This article/advertisement in Essence Magazine caught my attention today.

To summarize, I will use this quote from the article”

“44% of Black families own their home while 73.7% of white families own theirs...Home equity makes up a large part of most families’ wealth, so increasing minority homeownership is a key factor in decreasing and ultimately closing the wealth gap.”

The article is actually an advertisement for The Change Company, a Community Development Financial Institution (CDFI). CDFI’s provide debt financing to financially distressed communities that are left out of the traditional banking sector. However, finance rates are essentially no different than in the traditional banking sector, offering little to no advantage.

First American Credit Union (CDFI).PNG
First American Credit Union (CDFI Bank) - source

Chase Bank - Non CDFI.PNG
Chase Bank (Traditional Bank) - source

As you can see, the traditional bank offers .5% lower rate than the CDFI Bank for a 15 Year Fixed Mortgage. The lower rate should be accessible to financially distressed communities, it is not.


Most people's wealth should not be wrapped up in their home.


Even though the above quote from the article is true, most people's wealth should not be wrapped up in their home. It should be in liquid assets like stocks and crypto because the long term ROI in stocks is at least 4x as much versus a home value appreciation.

Besides, a home is an illiquid asset, and the only way you can tap into the equity is to borrow against it, like with a home equity line of credit, which you should never do, because debt is the opposite of wealth.

Since 1971, the inflation adjusted S&P500 price has increase 12.1% annually. In that same time, home prices have increase 3% annually. This is a 400% difference in wealth accumulation. So equities are an obvious choice for building wealth, not a home.

Real Home Prices Indexed.PNG
Case Shiller Home Price Index - source

Inflation Adjusted S&P 500.PNG
Inflation Adjusted S&P 500 - source

The quote also should say that these families don't actually own their own home, they own a mortgage.
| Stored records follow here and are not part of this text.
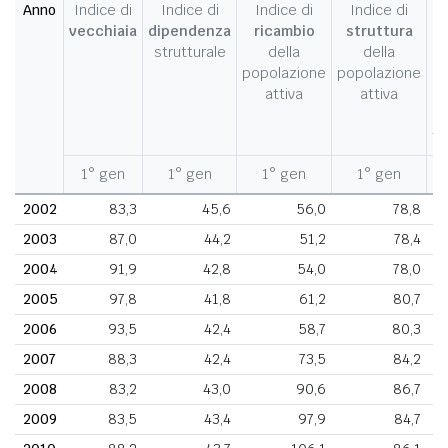
Anno
Indice di
Indice di
Indice di
Indice di
I
vecchiaia
dipendenza
ricambio
struttura
strutturale
della
della
c
popolazione
popolazione
d
attiva
attiva
d
fe
1° gen
1° gen
1° gen
1° gen
1
2002
83,3
45,6
56,0
78,8
2003
87,0
44,2
51,2
78,4
2004
91,9
42,8
54,0
78,0
2005
97,8
41,8
61,2
80,7
2006
93,5
42,4
58,7
80,3
2007
88,3
42,4
73,5
84,2
2008
83,2
43,0
90,6
86,7
2009
83,5
43,4
97,9
84,7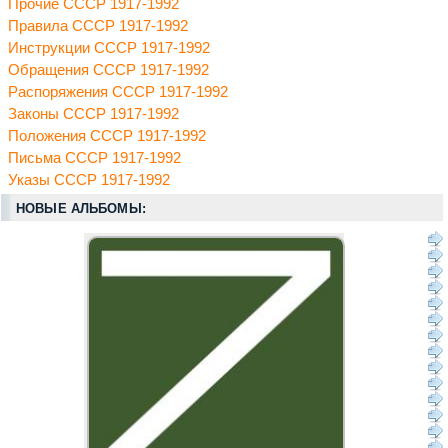
Прочие СССР 1917-1992
Правила СССР 1917-1992
Инструкции СССР 1917-1992
Обращения СССР 1917-1992
Распоряжения СССР 1917-1992
Законы СССР 1917-1992
Положения СССР 1917-1992
Письма СССР 1917-1992
Указы СССР 1917-1992
НОВЫЕ АЛЬБОМЫ: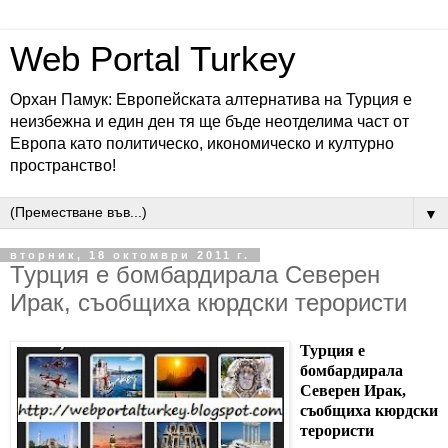
Web Portal Turkey
Орхан Памук: Eвропейската алтернатива на Турция е
неизбежна и един ден тя ще бъде неотделима част от
Европа като политическо, икономическо и културно
пространство!
▼
вторник, 18 октомври 2011 г.
Турция е бомбардирала Северен
Ирак, съобщиха кюрдски терористи
Турция е
бомбардирала
Северен Ирак,
съобщиха кюрдски
терористи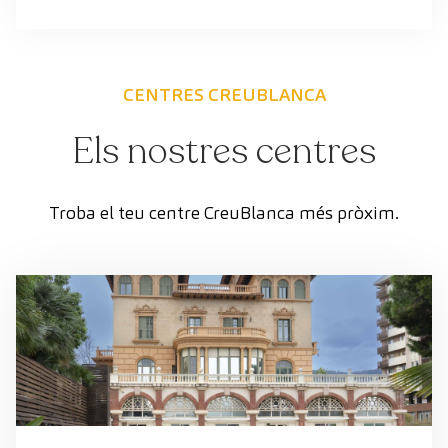
CENTRES CREUBLANCA
Els nostres centres
Troba el teu centre CreuBlanca més pròxim.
63% of all homes that are “owned” are actually owned by the bank. 32% of people over the age of 70 have a mortgage (home debt), as well as 84% of people under 40 - source.


You're not buying an asset, you’re incurring debt.
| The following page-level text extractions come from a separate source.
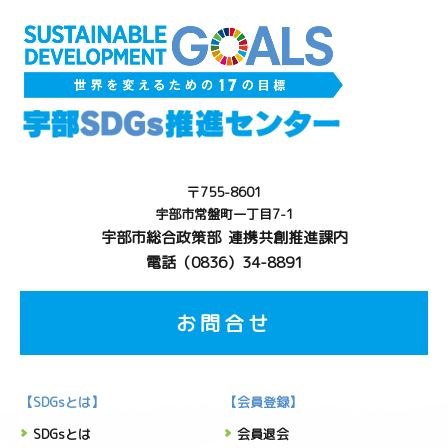
〒755-8601
宇部市常盤町一丁目7-1
宇部市総合政策部 連携共創推進課内
電話（0836）34-8891
お問合せ
【SDGsとは】
【会員登録】
SDGsとは
会員退会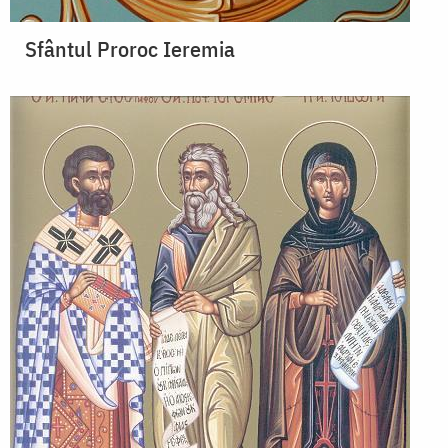
Sfântul Proroc Ieremia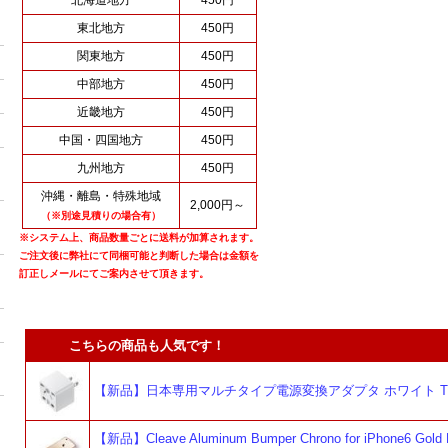
東北地方
450円
関東地方
450円
中部地方
450円
近畿地方
450円
中国・四国地方
450円
九州地方
450円
沖縄・離島・特殊地域
2,000円～
（※別途見積りの場合有）
※システム上、商品数量ごとに送料が加算されます。
ご注文後に弊社にて同梱可能と判断した場合は金額を
訂正しメールにてご案内させて頂きます。
こちらの商品も人気です！
【新品】日本専用マルチタイプ電源変換アダプタ ホワイト TR
【新品】Cleave Aluminum Bumper Chrono for iPhone6 Gold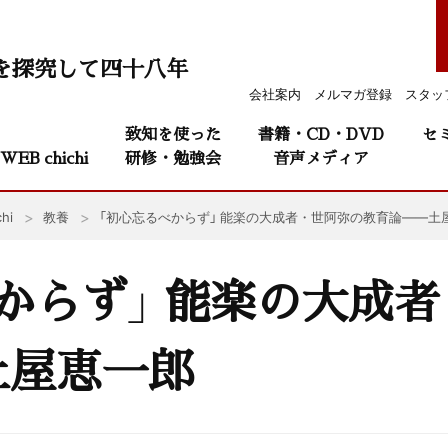
を探究して四十八年
会社案内
メルマガ登録
スタッ
致知を使った
書籍・CD・DVD
セ
WEB chichi
研修・勉強会
音声メディア
hi
教養
「初心忘るべからず」 能楽の大成者・世阿弥の教育論——土
からず」 能楽の大成
土屋恵一郎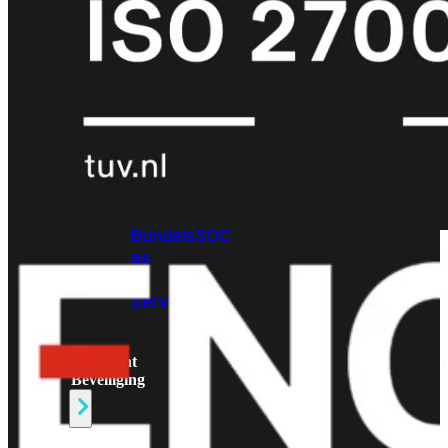
Protection
Enterprise
Protection
SOC
as
a
Service
Alles
bekijken
FortiCare
Security
Bundels
SOC
as
a
Service
Endpoint
Beveiliging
So essentially, the vast majority of first-time home buyers have debt and very little equity in their home. When a person buys a home, they are not buying an asset, they're incurring debt.

And if a recession forces someone out of work and that person doesn't have enough income to cover the debt service payments, that person could lose their home and much of the equity in it because they are selling at depressed prices to cover their outstanding house debt. And if most of their net worth is in their home, then most of the net worth will be lost. Millions of American went through this in the aftermath of the 2008 Financial Crises, why repeat it?

Forclosure.PNG
U.S. Foreclosure Activity 4/2005 to 10/2019 - source

Don't get me wrong, buying a home builds wealth, renting an apartment doesn't. But a home in not an investment vehicle, its a place to live. The wealth accumulation in a home is just icing on the cake, not a retirement plan.


Addressing the problem of wealth inequality.


The bottom line, if we want to reduce wealth inequality, we need to increase our income and not our debt. The only way to increase income is to provide better paying jobs. To provide better-paying jobs, we have to produce things that people are willing to buy. If we want to produce things people want, we have to invest in our nation's infrastructure, education, R&D, domestic supply chains and competitiveness.

The premise of the article is that if a person incurs debt by buying a home, somehow that is the best vehicle to wealth. It is not! The 2008 financial crisis and the years of foreclosures was proof of this.

Income, savings and investments in financial assets leads to wealth. Not debt in a place where you live. So here in the United States, if we want to address wealth inequality and help our people; add income, not a mortgage.

Stay frosty people.

Thanks for reading.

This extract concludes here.